Living in the Now and What to do Until Then

IMG_9631So to update you on our progress– in the last month and a half we have completed a home study and we are currently inquiring on sibling groups whose parental rights have been terminated.  And for your information, we don’t take this lightly in the least.  The last three years I have been reading, listening, learning, and reading some more. And in the last three months I have been doing an in-depth study on transracial adoption, trauma, and impact of adopting older children.

We’ve been in this process for quite some time. Approximately almost three years. Do we know it all?  Not even close.  That’s what we’ve learned the most.  We still have a lifetime of learning to do.  But what we have learned is that love is not enough.  We need a village for our children and that is where your help comes in.  We need you. We need you far more than you know.
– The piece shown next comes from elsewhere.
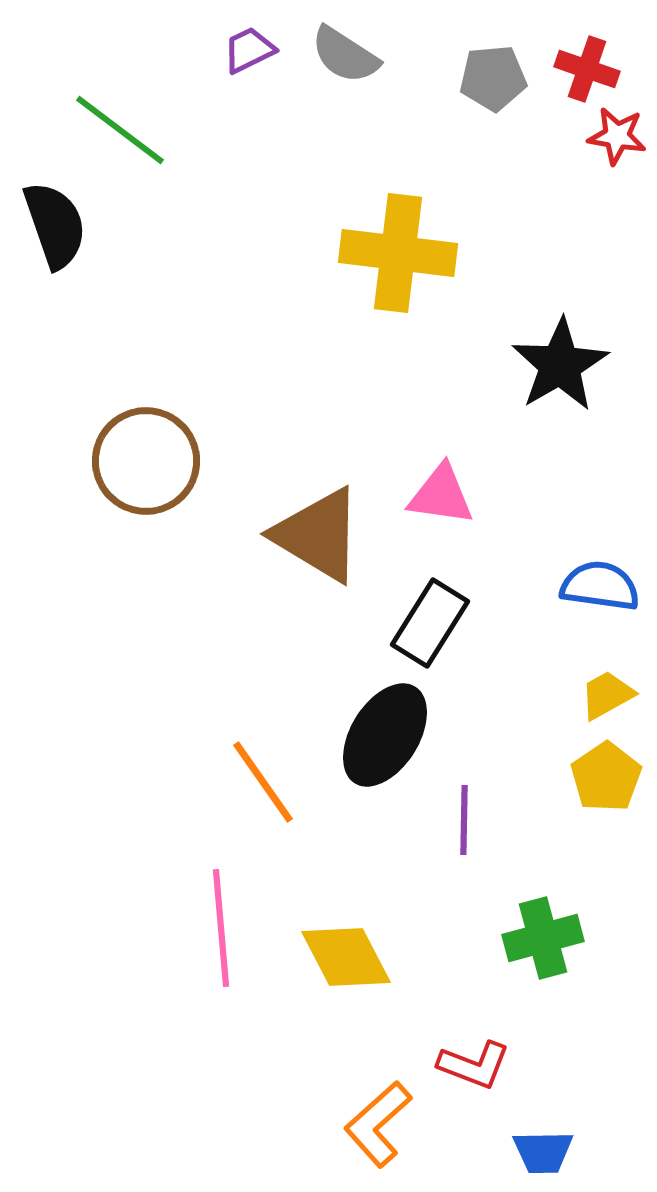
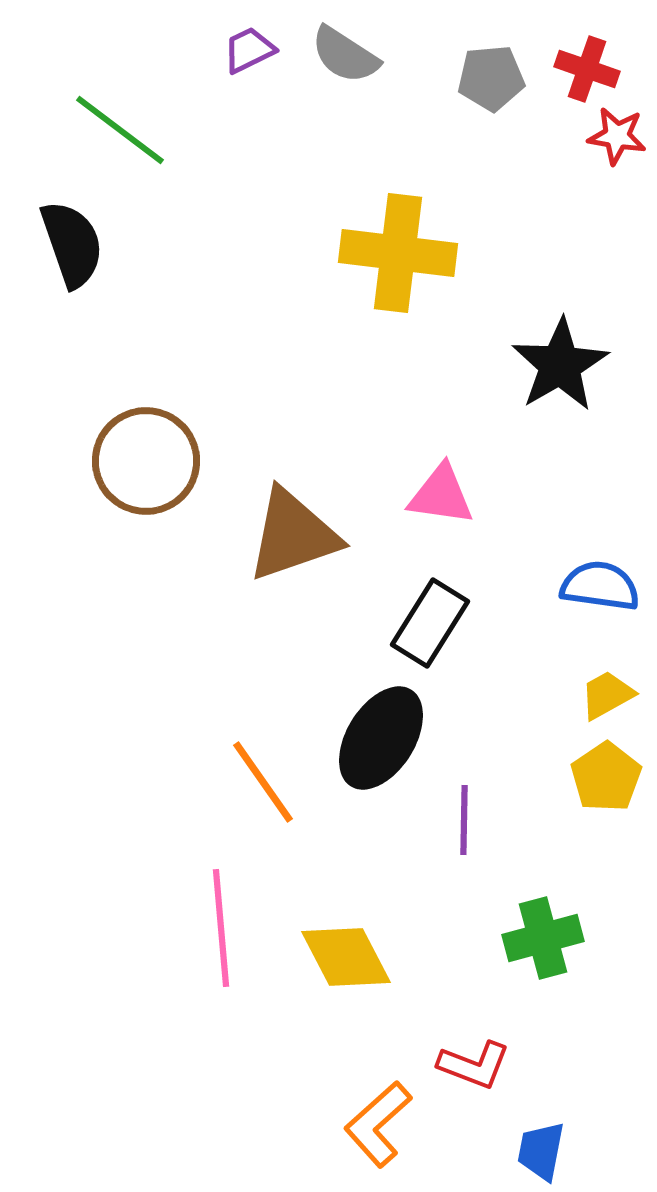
gray pentagon: moved 2 px left
black semicircle: moved 17 px right, 19 px down
brown triangle: moved 25 px left; rotated 50 degrees counterclockwise
black ellipse: moved 4 px left, 3 px down
blue trapezoid: moved 2 px left, 1 px up; rotated 102 degrees clockwise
Here are some of the fundamental ways that you can help to prepare for our upcoming adoption:

  • Please start to check your own biases.I know how hard this can be. Self-reflection is incredibly difficult and unbelievably painful.  But stop for a second and recognize just how painful your lack of awareness can be for other people, for our future children.  There are so many incredible resources that are out there to help you with this.  One of my favorites is So You Want to Talk About Race?by Ijeoma Oluo.
  • Acknowledge that my future children are not the lucky ones. The reasons that my future children are coming to me are pretty complicated.  It is wrapped up in many complicated, societal, and systemic reasons and Eli and I are both profoundly aware of this.  We are not “amazing people” for adopting them. We are being brought together in the right sense due to “unfortunate circumstances”.  And in all honesty we are the fortunate ones to possibly be blessed with some amazing and beautiful children that will teach us so much.
  • Please take time to “grieve” what you thought our family would look like. There is no shame in that.  We are content and happy with where we are, whether or not you understand that. We’ve educated ourselves and reflected far beyond what you can imagine and we’ve never been more sure that this is where we are supposed to be.  But we do understand that you may not be there yet in regards to what our family may look like.  That is okay. Please take time to work through that grief.  Feel free to ask questions and acknowledge that you aren’t sure how to process it. Again, it takes a village to raise a child/children, and we need you.
  • Start to inform yourself on how adoption and trauma can and will impact children. In my eyes, because it will be no different, my children’s experiences will be “normal”.  However, being adopted and having experienced the trauma that goes with that and possible past experiences is anything but “normal”.  Please start to read up on how trauma impacts children.  Not only will it help you with being around our future children, but it will give you a new outlook on working with children in general. There are so many amazing resources out there.
    • The Body Keeps the Score: Brain, Mind, and Body in the Healing of Traumaby Bessel Van Der Kolk
    • Beyond Consequences by Heather Forbes
    • The Connected Child by Karyn B. Purvis
    • The Primal Wound: Understanding the Adopted Child by Nancy Newton Verrier

The bottom line is this—it’s not like having a biological child.  We need ourselves and all of you to be more intentional than ever.  And we completely understand that that is a lot to ask. But we can tell you this…the relationship between friends and family is pretty simplex—they show up when you need them to even if you don’t always know how.